### Aim of the task
For this exercise, copy out each line of the material below that includes "Selatan".

####################

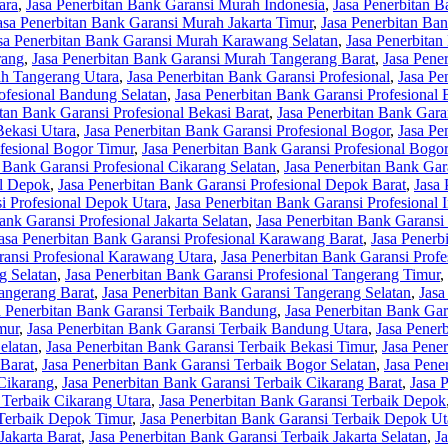
ara
,
Jasa Penerbitan Bank Garansi Murah Indonesia
,
Jasa Penerbitan B
asa Penerbitan Bank Garansi Murah Jakarta Timur
,
Jasa Penerbitan Ba
sa Penerbitan Bank Garansi Murah Karawang Selatan
,
Jasa Penerbita
rang
,
Jasa Penerbitan Bank Garansi Murah Tangerang Barat
,
Jasa Pene
ah Tangerang Utara
,
Jasa Penerbitan Bank Garansi Profesional
,
Jasa Pe
ofesional Bandung Selatan
,
Jasa Penerbitan Bank Garansi Profesional
tan Bank Garansi Profesional Bekasi Barat
,
Jasa Penerbitan Bank Garan
Bekasi Utara
,
Jasa Penerbitan Bank Garansi Profesional Bogor
,
Jasa Pe
ofesional Bogor Timur
,
Jasa Penerbitan Bank Garansi Profesional Bogo
 Bank Garansi Profesional Cikarang Selatan
,
Jasa Penerbitan Bank Gar
al Depok
,
Jasa Penerbitan Bank Garansi Profesional Depok Barat
,
Jasa 
i Profesional Depok Utara
,
Jasa Penerbitan Bank Garansi Profesional 
ank Garansi Profesional Jakarta Selatan
,
Jasa Penerbitan Bank Garansi 
asa Penerbitan Bank Garansi Profesional Karawang Barat
,
Jasa Penerb
ransi Profesional Karawang Utara
,
Jasa Penerbitan Bank Garansi Prof
g Selatan
,
Jasa Penerbitan Bank Garansi Profesional Tangerang Timur
,
angerang Barat
,
Jasa Penerbitan Bank Garansi Tangerang Selatan
,
Jasa
a Penerbitan Bank Garansi Terbaik Bandung
,
Jasa Penerbitan Bank Ga
mur
,
Jasa Penerbitan Bank Garansi Terbaik Bandung Utara
,
Jasa Pener
elatan
,
Jasa Penerbitan Bank Garansi Terbaik Bekasi Timur
,
Jasa Pene
 Barat
,
Jasa Penerbitan Bank Garansi Terbaik Bogor Selatan
,
Jasa Pene
 Cikarang
,
Jasa Penerbitan Bank Garansi Terbaik Cikarang Barat
,
Jasa 
 Terbaik Cikarang Utara
,
Jasa Penerbitan Bank Garansi Terbaik Depok
 Terbaik Depok Timur
,
Jasa Penerbitan Bank Garansi Terbaik Depok Ut
Jakarta Barat
,
Jasa Penerbitan Bank Garansi Terbaik Jakarta Selatan
,
J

####################

### Answer
sa Penerbitan Bank Garansi Murah Karawang Selatan
ofesional Bandung Selatan
 Bank Garansi Profesional Cikarang Selatan
ank Garansi Profesional Jakarta Selatan
g Selatan
Jasa Penerbitan Bank Garansi Tangerang Selatan
Jasa Penerbitan Bank Garansi Terbaik Bogor Selatan
Jasa Penerbitan Bank Garansi Terbaik Jakarta Selatan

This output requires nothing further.